Com mais dez ou vinte à sua frente, que serviço não teria
prestado a nós todos! Não que tivesse reprimido a Cristandade,
mas a teria ao menos compelido a uma modéstia maior. Seríamos
menos vulneráveis, pois não viveríamos como se fôssemos o centro
do universo, como se tudo, inclusive Deus, girasse à nossa volta. A
Encarnação é a bajulação mais perigosa de que fomos objeto. Ela
nos terá concedido um status excessivo, fora de qualquer proporção
com o que somos. Elevando a anedota humana à dignidade de um drama
cósmico, o cristianismo nos enganou quanto à nossa insignificância,
lançando-nos na ilusão, naquele mórbido otimismo que, a despeito
de toda evidência, identifica o progresso com a apoteose. Mais
prudente, a antiguidade pagã colocava o homem em seu lugar. Quando
Tácito se pergunta se os eventos são regidos por leis eternas ou
se acontecem por acaso, procura se esquivar de responder, deixando a
questão em aberto; e essa indecisão representa muito bem o
sentimento geral dos antigos. Mais do que qualquer outro, o
historiador, confrontado com a mistura de constantes e aberrações
de que o processo histórico é composto, necessariamente se vê forçado
a oscilar entre o determinismo e a contingência, o acidente e a
lei, a física e a fortuna. Não há desastre que não possamos
remeter, conforme o quisermos, a uma distração da Providência ou
à indiferença do Acaso, ou finalmente à inflexibilidade do
Destino. Essa trindade, tão convenientemente aplicável para
qualquer um, especialmente para uma mente desabusada, é a coisa
mais confortadora que a sabedoria pagã tem a propor. Nós modernos
relutamos em recorrer a ela, tal como não somos menos relutantes em
esposar a noção (especificamente antiga) de acordo com a qual
tanto bênçãos quanto desastres representam um total invariável
que não pode sofrer modificação.

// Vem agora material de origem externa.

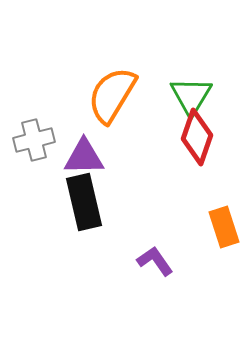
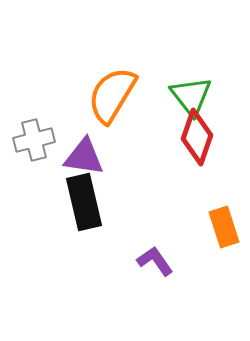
green triangle: rotated 9 degrees counterclockwise
purple triangle: rotated 9 degrees clockwise
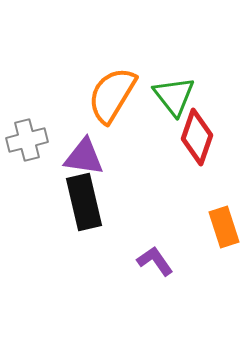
green triangle: moved 17 px left
gray cross: moved 7 px left
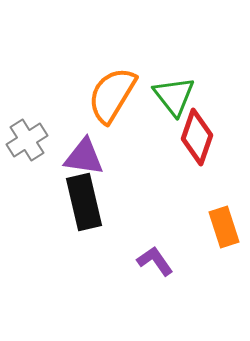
gray cross: rotated 18 degrees counterclockwise
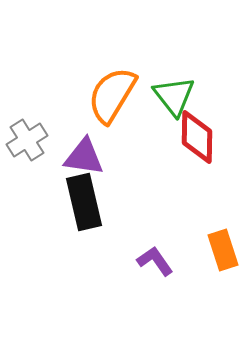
red diamond: rotated 18 degrees counterclockwise
orange rectangle: moved 1 px left, 23 px down
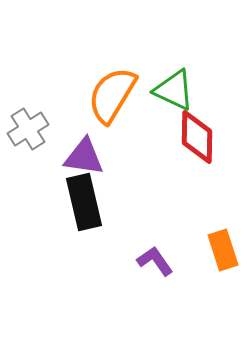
green triangle: moved 6 px up; rotated 27 degrees counterclockwise
gray cross: moved 1 px right, 11 px up
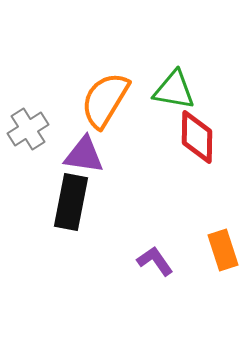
green triangle: rotated 15 degrees counterclockwise
orange semicircle: moved 7 px left, 5 px down
purple triangle: moved 2 px up
black rectangle: moved 13 px left; rotated 24 degrees clockwise
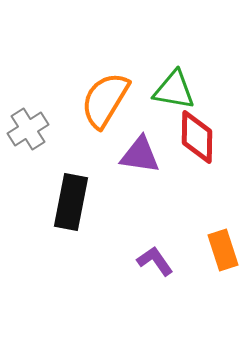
purple triangle: moved 56 px right
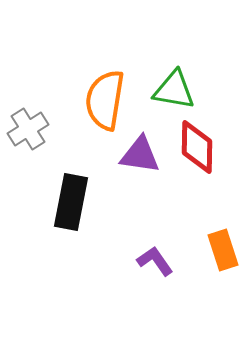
orange semicircle: rotated 22 degrees counterclockwise
red diamond: moved 10 px down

Com nossa obsessão do progresso
e da regressão, admitimos implicitamente que o mal muda, que
diminui ou aumenta. A identidade do mundo consigo próprio, a noção
esplêndida de que está condenado a ser o que é e de que o futuro
não acrescentará nada de essencial aos dados existentes, não tem
mais nenhum apelo. Isto, precisamente porque o futuro, objeto de
horror ou de esperança, é o nosso verdadeiro lugar; vivemos nele,
ele é tudo para nós. A obsessão com o advento, que é
essencialmente cristã, reduzindo o tempo ao conceito do iminente e
do possível, torna-nos inaptos a conceber um momento imutável que
repouse em si mesmo, livre do flagelo da sucessão. Mesmo privada do
menor conteúdo, a expectativa é um vazio que nos gratifica, uma
ansiedade que nos conforta, tão pouco propensos somos à visão estática.
“Deus não tem necessidade de corrigir Suas obras” – eis uma opinião
de Celso, e também a de toda uma civilização, que vai contra
nossas inclinações, contra nossos instintos, contra nosso próprio
ser. Podemos ratificá-la somente num instante inabitual, num lapso
de sabedoria. Vai contra, até mesmo, aquilo a que o crente se
agarra, pois o de que mais se censura Deus nos círculos religiosos
é Sua boa consciência, Sua indiferença à qualidade da Sua obra e
Sua recusa em mitigar suas anomalias. Precisamos ter um futuro a
qualquer preço. A crença no Juízo Final criou as condições
psicológicas para uma crença no significado da história. Melhor
ainda:
todas as filosofias da história são meramente um subproduto da
ideia do Juízo Final. Não importa o quanto nos inclinemos para uma
teoria cíclica, a inclinação é apenas uma aderência abstrata de
nossa parte; comportamo-nos, de fato, como se a história seguisse um
desdobramento linear, como se as várias civilizações que nela se
têm sucedido umas às outras fossem meros estágios ocupados, a fim
de se manifestar e de se completar a si mesmos, por um vasto desígnio,
cujo nome varia de acordo com nossas crenças ou nossas ideologias.
(The New
Gods –
Tradução de Renato Suttana)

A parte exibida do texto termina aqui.